All Giz Wants: A Rugged, Slow-Motion, Pocket Camera

The moments that make our weekend adventures and sports amazing happen so fast, you've no hope of catching them at 30fps. Which is why I wish someone made a high-speed, rugged point and shoot.

Slow motion sports videography, like that clip above by the BBC, is at an all time high. The gear, some of which is made by Vision Research and their Phantom rigs, or Science Media and their Typhoon cams, cost around $US100k. They've been used to everything from surfing to the Mythbusters as Adam and Jamie try to see if magnets can alter the paths of bullets.
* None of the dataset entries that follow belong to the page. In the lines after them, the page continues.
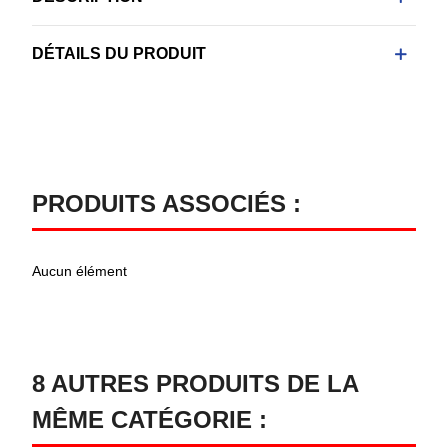
DÉTAILS DU PRODUIT
PRODUITS ASSOCIÉS :
Aucun élément
8 AUTRES PRODUITS DE LA
MÊME CATÉGORIE :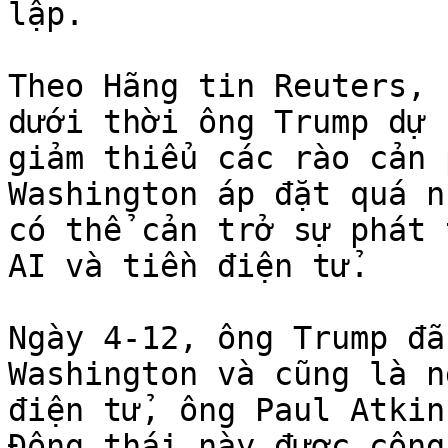
lập.

Theo Hãng tin Reuters, 
dưới thời ông Trump dự 
giảm thiểu các rào cản 
Washington áp đặt quá n
có thể cản trở sự phát 
AI và tiền điện tử.

Ngày 4-12, ông Trump đã
Washington và cũng là n
điện tử, ông Paul Atkin
Động thái này được cộng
And this Parkour video!

Sure, there's a new 60fps mode in the capable Canon 5D Mark II and my favourite rugged sports cam has a 60fps mode too, which helps a bit when you're slowing down things in an editor. But there's one company dominating slow motion cameras for the rest of us: Casio. I deeply love these cameras, and they're getting smaller and better by leaps with every generation: The latest models use a sensor that is light sensitive enough to finally allow for indoor slow motion at 120 fps.

But I am of the opinion that the best stuff to capture in slow motion happens to be also the kind of situation that cameras can get hurt in. Water, explosions, etc. And although the pros have watertight housings, in my experience, you want a rugged camera you're actually carrying to be light and slim as possible as to minimise the hauling weight and the risk of smashing up your ribs when you fall. I don't want a housing. I remember recording jumps while snowboarding with the original slow motion camera. I never stopped worrying about the rig getting water damaged, and I never stopped worrying about me falling on the camera and getting damaged, too.
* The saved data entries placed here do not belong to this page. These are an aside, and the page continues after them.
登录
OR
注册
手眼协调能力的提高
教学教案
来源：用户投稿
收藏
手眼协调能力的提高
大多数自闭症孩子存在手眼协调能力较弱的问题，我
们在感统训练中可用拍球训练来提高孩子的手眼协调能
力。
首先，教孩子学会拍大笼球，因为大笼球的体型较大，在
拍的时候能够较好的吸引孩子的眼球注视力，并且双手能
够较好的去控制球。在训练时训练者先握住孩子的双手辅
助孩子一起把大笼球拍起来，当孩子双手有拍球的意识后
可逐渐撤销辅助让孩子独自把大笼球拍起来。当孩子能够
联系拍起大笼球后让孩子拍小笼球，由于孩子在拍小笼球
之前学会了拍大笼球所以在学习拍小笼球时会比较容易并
Then, Casio came out with the EX-G1, one of the slimmest rugged cameras I've seen, and my heart jumped. It made sense. Casio already makes rugged mobile phones and G shock watches. It's a late entry, behind Pentax, Fuji, Olympus, Canon and even Sony. When I saw the news, I thought it also did slow motion, but it did not!
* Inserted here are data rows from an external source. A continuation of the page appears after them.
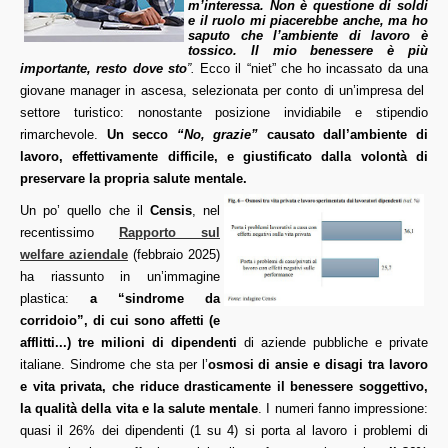
m’interessa. Non è questione di soldi
e il ruolo mi piacerebbe anche, ma ho
saputo che l’ambiente di lavoro è
tossico. Il mio benessere è più
importante, resto dove sto
”.
Ecco il “niet” che ho incassato da una
giovane manager in ascesa, selezionata per conto di un’impresa del
settore turistico: nonostante posizione invidiabile e stipendio
rimarchevole.
Un secco
“No, grazie”
causato dall’ambiente di
lavoro, effettivamente difficile, e giustificato dalla volontà di
preservare la propria salute mentale.
Un po’ quello che il
Censis
, nel
recentissimo
Rapporto sul
welfare aziendale
(febbraio 2025)
ha riassunto in un’immagine
plastica:
a “sindrome da
corridoio”, di cui sono affetti (e
afflitti...) tre milioni di dipendenti
di aziende pubbliche e private
italiane.
Sindrome che sta per l’
osmosi di ansie e disagi tra lavoro
e vita privata, che riduce drasticamente il benessere soggettivo,
la qualità della vita e la salute mentale
. I numeri fanno impressione:
quasi il 26% dei dipendenti (1 su 4) si porta al lavoro i problemi di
I'd guess that in a generation or two, you'll find a rugged waterproof slow motion camera from Casio. They're really perfectly set up to dominate this untapped category. But in case they're not already putting the puzzle pieces that fit, together, Casio, consider this a request: The world's weekend warriors need you to make their lame little jumps and spins and wipe outs as epic on Youtube as they seem in our own minds, without risking our gear or safety to use.